Family vacations are an excellent time to reconnect. As kids blossom into teenagers, they want their independence and tend to spend more time participating in extracurricular activities, hanging out with friends, at sporting events or working. At times your home may feel like a group of people living under the same roof without a lot of interaction. As kids grow older, family time is more difficult to juggle with busier schedules and multiple priorities.
With technology taking over our lives, it is important to find time as a family to communicate and make memories and most of all, unplug from cells phones and social media. Planning a trip away from normal day-to-day routines and deadlines can be the key to renewing family relationships. Getting teens involved in planning can help get them excited to get away and experience new things.
Vacations don’t have to be costly or extravagant. Spending time in a different environment can often open up opportunities for bonding that don’t exist under normal circumstances.
A family vacation gives you an opportunity to experiment, try new things and provide educational value for the whole family — whether it’s a vacation spent volunteering or trying out a zip-lining together for the first time. Below are some tips to consider when planning your family vacation.
• Accommodations: When looking for accommodations try and find a place that gives your teen a little space of their own. Younger children thrive in the “togetherness” but teens need to escape and relax a bit in their own space. Consider renting a condo or beach house for a week rather than a hotel. Oftentimes, weekly rental are less expensive than a hotel and you can enjoy cooking together as a family. There is often more space to spread out.
• Entertainment: When you have both younger children and teens, family vacations can be a bit more challenging. Look for destinations that can provide entertainment for the entire family. Younger children are easier to keep busy while teens need more freedom and they also like knowing what’s going on at all times. Include them when putting together the itinerary so they have some ownership and know what’s expected of them.
• Electronics: When traveling, computer games or movies can help pass the time. Allow your teen time with their electronics to keep the peace, but request that they have some downtime from their phones and iPads, as well. Post family pics on Instagram to share your experience with friends and family.
• Volunteer: Giving back is a great way to spend a family vacation. There are many opportunities to volunteer nationally and internationally. Making a difference in the world around you can be incredibly meaningful to parents and teens. Volunteer with Habitat for Humanity and help build a home for a family. If you have the means to travel internationally, there are eco-friendly opportunities to save the sea turtles, dig for dinosaur bones, be a nursing assistant at a children’s clinic or teach kids to read or to do math.
• Adventure: Plan a vacation that includes things you’ve never done before. Hike to the top of a 14,000-foot peak in Colorado, go deep sea fishing, go downhill skiing, learn to surf or go roller blading on the boardwalk. It’s not what you do that matters, it’s sharing a new experience together that helps a family to bond.
• Hobbies: Include family hobbies in vacation plans. Photography is an excellent way to share your experiences. Plan your trip around sites you’d like to photograph. Whether you love the outdoors or architecture or just capturing candid shots, photography can be a part of any family excursion. Teach your teen to make pottery or make a quilt, to pass on family heritage. Choose an activity that promotes conversation and share family stories. Most of all, have fun!
• Historical: Knowledge makes us more interesting. Pass along the gift of learning with your teens and plan a vacation around an interesting city or event. Our nation is steeped in history. Consider a trip to Washington, D.C., Philadelphia or New York. Visit the Smithsonian, the Liberty Bell or Broadway.

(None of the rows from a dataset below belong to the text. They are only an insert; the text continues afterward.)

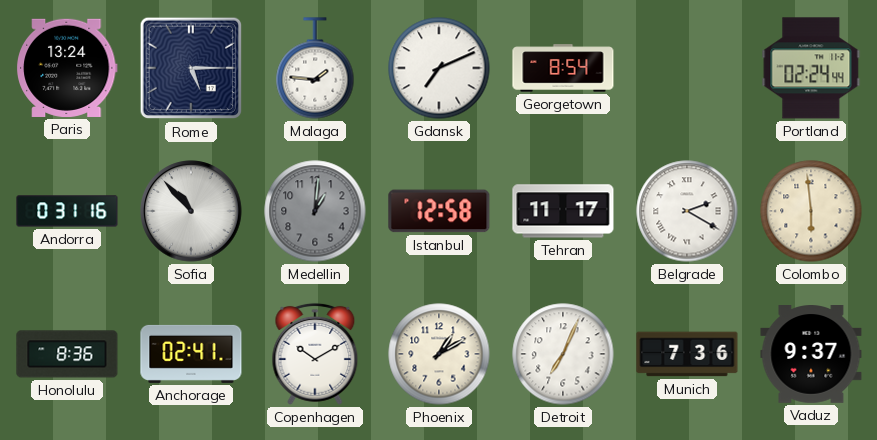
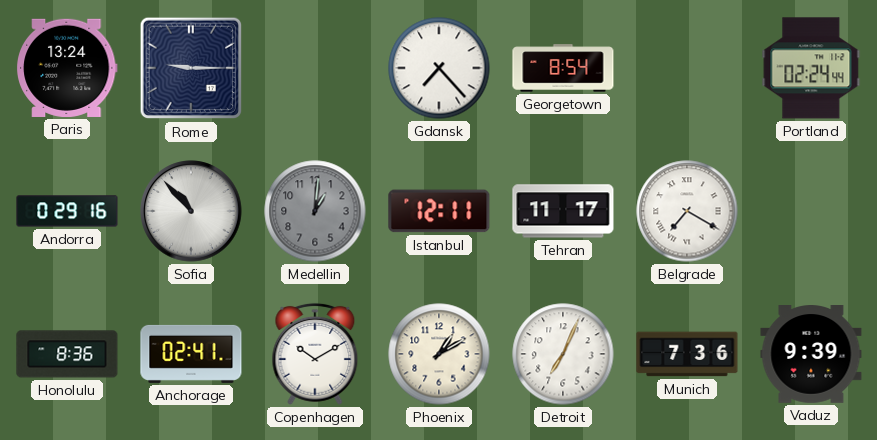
Rome: 5:15 -> 9:15
Malaga: 1:46 -> none
Gdansk: 7:11 -> 7:23
Andorra: 0:31 -> 0:29
Istanbul: 12:58 -> 12:11
Belgrade: 2:20 -> 7:20
Colombo: 5:59 -> none
Vaduz: 9:37 -> 9:39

Metro areas have tons of cultural actives to enjoy, from jazz in the park to experiencing new foods. Make it fun and interesting to help them engage in the experience.
• Cruise: If you really want to unplug from reality and get away. Take a cruise with your teens. Allow them to experience something entirely new. Swim with the dolphins, whale watch, ride the zip-line or snorkel with sea turtles. Create experiences that can’t be replicated at home. There are plenty of activities on-board for the entire family to enjoy.
• Camping: Whether your family likes to rough it in a tent or rent a cabin in the woods. Getting back to nature can open up opportunities for family bonding. Go for a hike, catch fish for dinner, make s’mores and tell ghost stories around the fire.
Time is short, parents need to create time to get away with the entire family and keep those family relationships energized, engaged and exciting. Family vacations are an excellent tool to facilitate that. Sharing experiences together build strong bonds, builds self-confidence and creates an atmosphere conducive of letting your guard down. Take advantage of these times, document them, and treasure the memories you make together.